Her father glanced at her mother. And when she nodded, he sat a little taller. “A call came in that there was a child on the side of the road.”
“Who called it in?”
“We know the call came from a pay phone at Stella’s Diner. Back in the day, no cells.”
“I get it. Old school,” she said. “Did anyone ever talk to the folks at the diner?”
“I did, after I picked you up,” he said. “You were standing on the side of the road hiding behind a guardrail.”
“I remember that part of the story.”
“No way I would have found you if someone hadn’t told us to look near mile marker one twenty-five.” His voice grew quiet. “I drove past you twice and saw no sign of you. I decided the third time would be the charm. That’s when I saw your yellow jacket. You reminded me of a frightened animal.”
Her mother rubbed Axel’s head in a soft, loving way, as if she were calming that lost version of Melina.
“When I reached for you, you took off running,” her father said.
“You said I came straight to you.”
“No. I had to move quickly to snatch you up. You started kicking and screaming, and I held you tight until you calmed down. Must have taken a full five minutes. Finally, I think all the trauma just wore you out, and you collapsed against me.”
“That’s when he called me,” her mom said. “I met him at the station.”
“Foster care took me,” Melina said.
“For seven days,” her mother said. “Took that long for your daddy and me to pull every string we had to get custody.”
“When you went to the diner, could anyone tell you who called the police?” Melina asked.
“The call came in at 10:05 p.m. on a Thursday night,” her father said. “The restaurant manager didn’t have surveillance cameras, and it had been a busy night. There’d been an event at the local high school, and the place was packed full of kids and parents. But Brenda, the woman working that night, did remember a woman coming in with a boy. She remembered thinking the woman wasn’t a regular customer and the boy looked upset.”

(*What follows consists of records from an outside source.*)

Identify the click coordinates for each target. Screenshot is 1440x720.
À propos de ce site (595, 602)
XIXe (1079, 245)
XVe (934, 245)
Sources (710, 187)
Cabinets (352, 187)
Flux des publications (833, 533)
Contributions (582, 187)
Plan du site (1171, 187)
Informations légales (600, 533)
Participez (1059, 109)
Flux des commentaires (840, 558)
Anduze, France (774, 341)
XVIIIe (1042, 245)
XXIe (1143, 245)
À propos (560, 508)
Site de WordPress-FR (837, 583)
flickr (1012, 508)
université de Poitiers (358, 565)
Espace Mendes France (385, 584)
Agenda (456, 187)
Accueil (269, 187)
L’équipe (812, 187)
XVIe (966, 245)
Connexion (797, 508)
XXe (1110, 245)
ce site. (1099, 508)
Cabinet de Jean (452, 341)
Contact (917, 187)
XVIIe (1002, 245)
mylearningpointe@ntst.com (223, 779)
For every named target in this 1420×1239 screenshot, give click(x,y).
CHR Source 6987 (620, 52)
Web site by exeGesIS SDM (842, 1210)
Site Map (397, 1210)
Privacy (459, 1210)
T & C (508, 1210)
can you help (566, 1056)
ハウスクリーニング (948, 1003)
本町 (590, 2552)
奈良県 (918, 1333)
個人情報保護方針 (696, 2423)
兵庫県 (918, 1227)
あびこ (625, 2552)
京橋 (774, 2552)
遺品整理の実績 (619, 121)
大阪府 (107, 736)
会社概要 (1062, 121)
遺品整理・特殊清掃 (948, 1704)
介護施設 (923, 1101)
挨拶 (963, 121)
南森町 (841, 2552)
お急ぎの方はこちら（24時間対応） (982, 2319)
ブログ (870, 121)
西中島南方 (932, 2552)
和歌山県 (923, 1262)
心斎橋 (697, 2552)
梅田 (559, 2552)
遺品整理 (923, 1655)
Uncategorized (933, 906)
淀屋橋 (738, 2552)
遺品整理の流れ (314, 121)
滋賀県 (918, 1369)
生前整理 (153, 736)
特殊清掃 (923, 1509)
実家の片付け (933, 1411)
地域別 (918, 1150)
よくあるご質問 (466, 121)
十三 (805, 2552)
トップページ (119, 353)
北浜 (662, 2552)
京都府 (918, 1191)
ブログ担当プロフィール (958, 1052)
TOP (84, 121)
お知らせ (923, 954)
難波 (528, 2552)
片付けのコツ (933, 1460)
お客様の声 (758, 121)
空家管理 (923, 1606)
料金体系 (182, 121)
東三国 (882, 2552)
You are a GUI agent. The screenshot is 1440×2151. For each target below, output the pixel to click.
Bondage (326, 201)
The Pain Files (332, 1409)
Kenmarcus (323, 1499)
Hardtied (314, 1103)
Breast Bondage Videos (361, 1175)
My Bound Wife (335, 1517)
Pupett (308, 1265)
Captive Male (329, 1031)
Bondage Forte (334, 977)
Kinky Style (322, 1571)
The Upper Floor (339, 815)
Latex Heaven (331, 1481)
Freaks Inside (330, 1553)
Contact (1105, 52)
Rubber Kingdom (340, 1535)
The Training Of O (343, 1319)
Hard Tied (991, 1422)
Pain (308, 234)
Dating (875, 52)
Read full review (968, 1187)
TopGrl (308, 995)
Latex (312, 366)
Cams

“Did Brenda say what the woman looked like?”
“Blond. Dressed kind of showy. Drove a big car.”
A faint memory of a car flashed. The vehicle had a wide back seat and was stuffed full of suitcases and garbage bags filled with clothes. “Did the woman or boy call?”
“She’s not even sure if either one of them made the call. In her words, it was busy as hell and she didn’t know up from down.”
“Anything else about this woman?” Melina had pushed aside this story for so long she had almost convinced herself that it did not matter. Now, the scant details teased her with a past that suddenly felt as if it mattered very much.
“Any names? Credit card receipts?”
“None. Paid cash. Didn’t leave a tip. They each ate, used the restroom, and left. No one saw them before or since.”
“How do you know they haven’t seen them since?”
“For a few months, I checked in at least once a week. Social services searched for your birth family but stopped after a few months. I kept looking just in case there was someone who might make a claim on you.”
“Your father knew I wasn’t going to let you go without a fight,” her mother said.
“Whoever the woman was, she never came back to Nashville.” Her father studied his daughter with the keen eye of a veteran cop. Every so often she caught a glimmer of the badass cop he had been back in the day. “Has this case brought all this up?”
She sighed. “I suppose it has. I had a dream last night.”
“What kind of dream?” her mother asked.
“Being in the back of that oversize car and then getting yanked out and being left on the side of the road.”